◆ Aim of the task:
Pull out every line below that holds the word "CellActive".

Saved data entries:
((

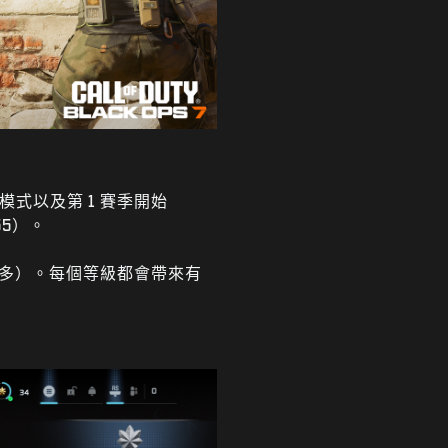
式以及第 1 賽季開始
55）。
多）。每個等級都會帶來有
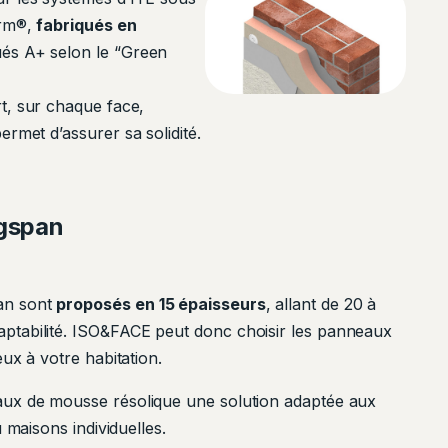
erm®,
fabriqués en
lués A+ selon le “Green
t, sur chaque face,
rmet d’assurer sa solidité.
ngspan
an sont
proposés en 15 épaisseurs
, allant de 20 à
ptabilité. ISO&FACE peut donc choisir les panneaux
ux à votre habitation.
aux de mousse résolique une solution adaptée aux
 maisons individuelles.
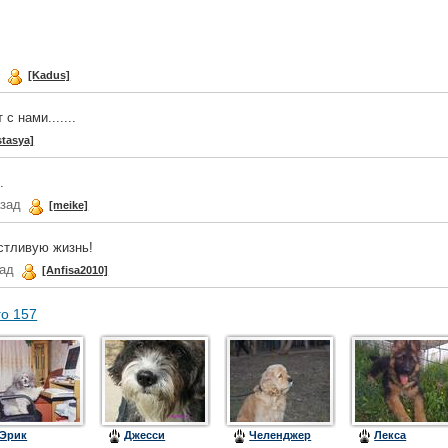
д
[Kadus]
с нами.......
stasya]
.
азад
[meike]
стливую жизнь!
зад
[Anfisa2010]
го 157
Эрик
Джесси
Челенджер
Лекса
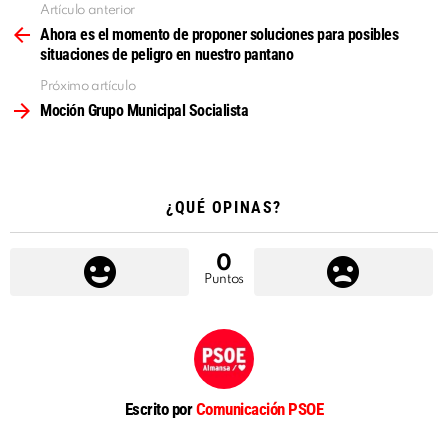
Artículo anterior
Ver
más
Ahora es el momento de proponer soluciones para posibles
situaciones de peligro en nuestro pantano
Próximo artículo
Moción Grupo Municipal Socialista
¿QUÉ OPINAS?
0
Puntos
Escrito por
Comunicación PSOE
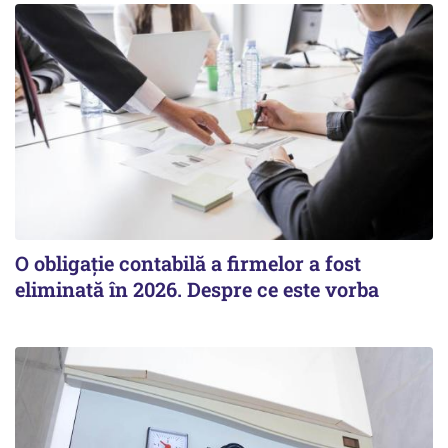
O obligație contabilă a firmelor a fost
eliminată în 2026. Despre ce este vorba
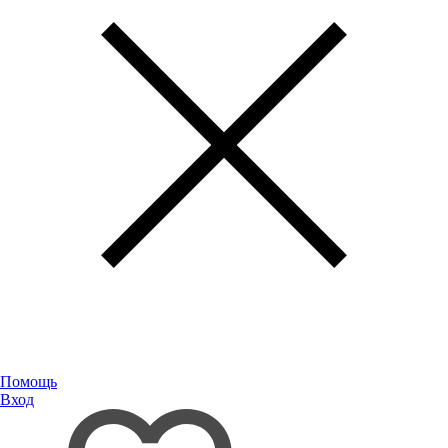
Помощь
Вход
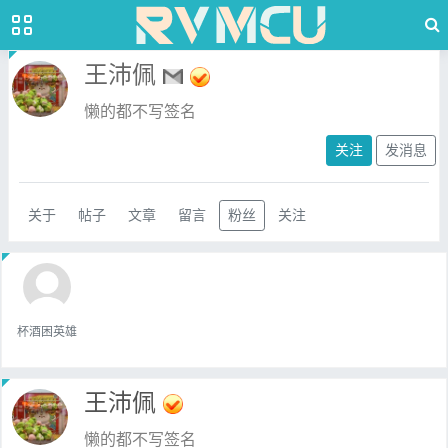
王沛佩
懒的都不写签名
关注
发消息
关于
帖子
文章
留言
粉丝
关注
杯酒困英雄
王沛佩
懒的都不写签名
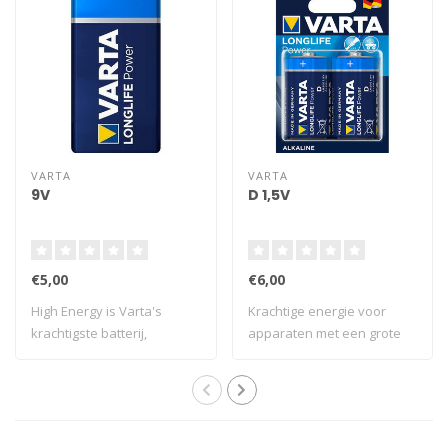
VARTA
VARTA
9V
D 1,5V
€5,00
€6,00
High Energy is Varta's
Krachtige energie voor
krachtigste batterij,
apparaten met een grote
speciaal ontwik..
constante ene..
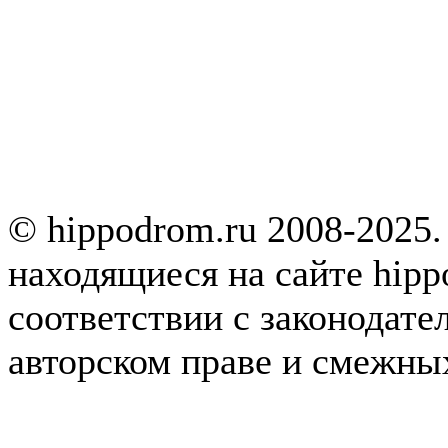
© hippodrom.ru 2008-2025.
находящиеся на сайте hipp
соответствии с законодате
авторском праве и смежны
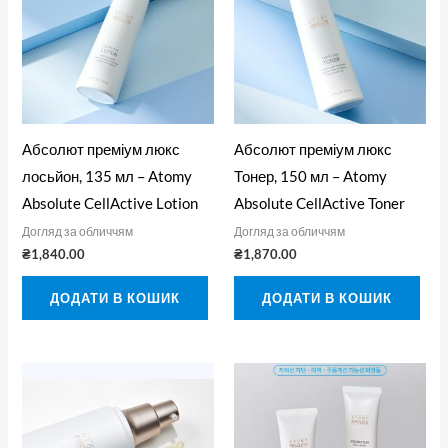
Абсолют преміум люкс
Абсолют преміум люкс
лосьйон, 135 мл – Atomy
Тонер, 150 мл – Atomy
Absolute CellActive Lotion
Absolute CellActive Toner
Догляд за обличчям
Догляд за обличчям
₴
1,840.00
₴
1,870.00
ДОДАТИ В КОШИК
ДОДАТИ В КОШИК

))

◆ Final answer:
Absolute CellActive Lotion
Absolute CellActive Toner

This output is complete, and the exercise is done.